I just bought a brand new Dell Inspiron 3185 with a massive 1.6 GHz dual-core AMD Radeon R4, a whopping 32gig SSD and a mind boggling 4 gigs of memory; a veritable rocket marked down from AUD $380 to AUD $180. It came with Windows 10 but it started bitching about space so I dumped it and have now installed Ubuntu. I spent the day reading about Bitcoin and I want to install bitcoin core but there is not enough space in my root directory to store the blockchain ledger so I have decided to download it onto a SD Card that I leave there permanently and for beauties sake I want to have it mounted on /opt.
I have found out how to disable automount and I can mount the drive on /opt manually but I can't find a post about how to change the automatic mount point for a drive named opt from /media/opt to /opt.
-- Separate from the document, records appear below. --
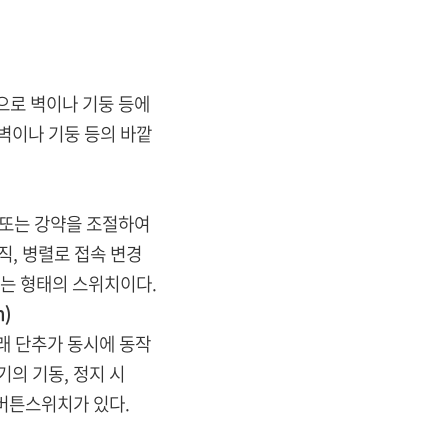
로 벽이나 기둥 등에
이나 기둥 등의 바깥
또는 강약을 조절하여
, 병렬로 접속 변경
는 형태의 스위치이다.
h)
 단추가 동시에 동작
의 기동, 정지 시
버튼스위치가 있다.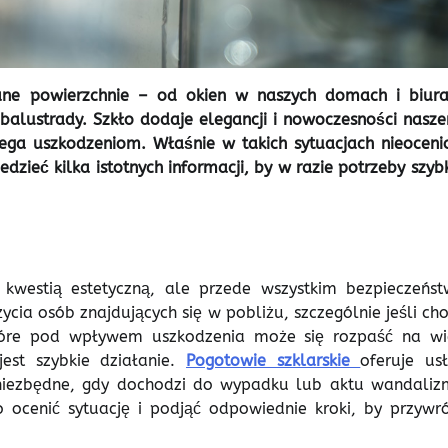
lane powierzchnie – od okien w naszych domach i biura
 balustrady. Szkło dodaje elegancji i nowoczesności nasz
lega uszkodzeniom. Właśnie w takich sytuacjach nieoceni
dzieć kilka istotnych informacji, by w razie potrzeby szyb
 kwestią estetyczną, ale przede wszystkim bezpieczeńst
cia osób znajdujących się w pobliżu, szczególnie jeśli cho
które pod wpływem uszkodzenia może się rozpaść na wi
est szybkie działanie.
Pogotowie szklarskie
oferuje usł
 niezbędne, gdy dochodzi do wypadku lub aktu wandaliz
 ocenić sytuację i podjąć odpowiednie kroki, by przywró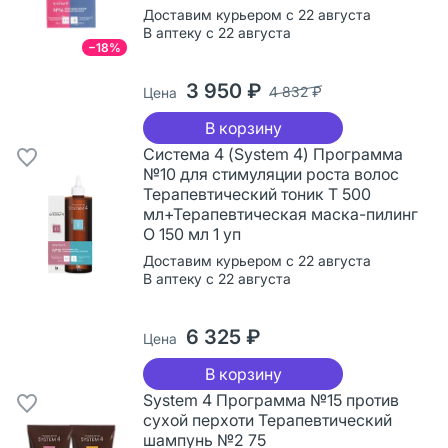
Доставим курьером с 22 августа
В аптеку с 22 августа
−18%
3 950 ₽
4 832 ₽
Цена
В корзину
Система 4 (System 4) Программа
№10 для стимуляции роста волос
Терапевтический тоник Т 500
мл+Терапевтическая маска-пилинг
О 150 мл 1 уп
Доставим курьером с 22 августа
В аптеку с 22 августа
6 325 ₽
Цена
В корзину
System 4 Программа №15 против
сухой перхоти Терапевтический
шампунь №2 75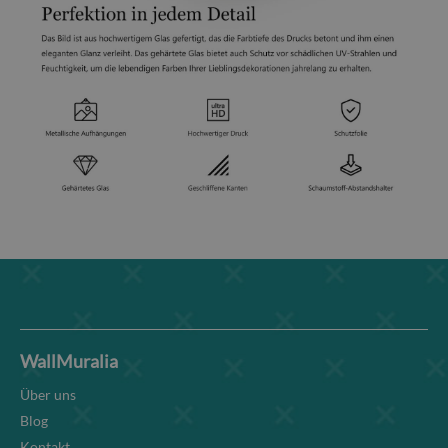
WallMuralia
Über uns
Blog
Kontakt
Is there somewhere that I can place a script that would have this effect? How about you post yours as an example.
I know it's a waste of time but I'm on a pension and I have plenty to waste, the last time I played with Linux it took me a whole day to get Debian to automount a CDROM and something like three months of weekends to configure a 486 router with ipmasquerade, ipchains, dhcpd and sshd; apt-get was a nightmare too. It was before Gnome and you had to configure the X11 Server and set up a Window Manager manually, I got Window Maker going on my Pentium II but I never used it much and I didn't bother with X11 for the router.
I'll mess around with bitcoin core's configure script as a starting point and to try to work out how to get it to download the ledger into /opt and with a bit of luck someone will have given me a tip-off about this problem by the time I am ready to sync my wallet.
It should keep me busy for quite a while, I just need to build up a head of steam. Sort the right click on my mouse pad out, then finish this bitcoin book, then work out Open VPN, then a few books on the Tor, maybe I'll splash out and get an i7 desktop that can run Virtual Box and play a few games if I'm still chugging along after that.
First things first, the I/O won't be brilliant but how do I mount this little sucker on bootup.
Linux again, it's come a long way.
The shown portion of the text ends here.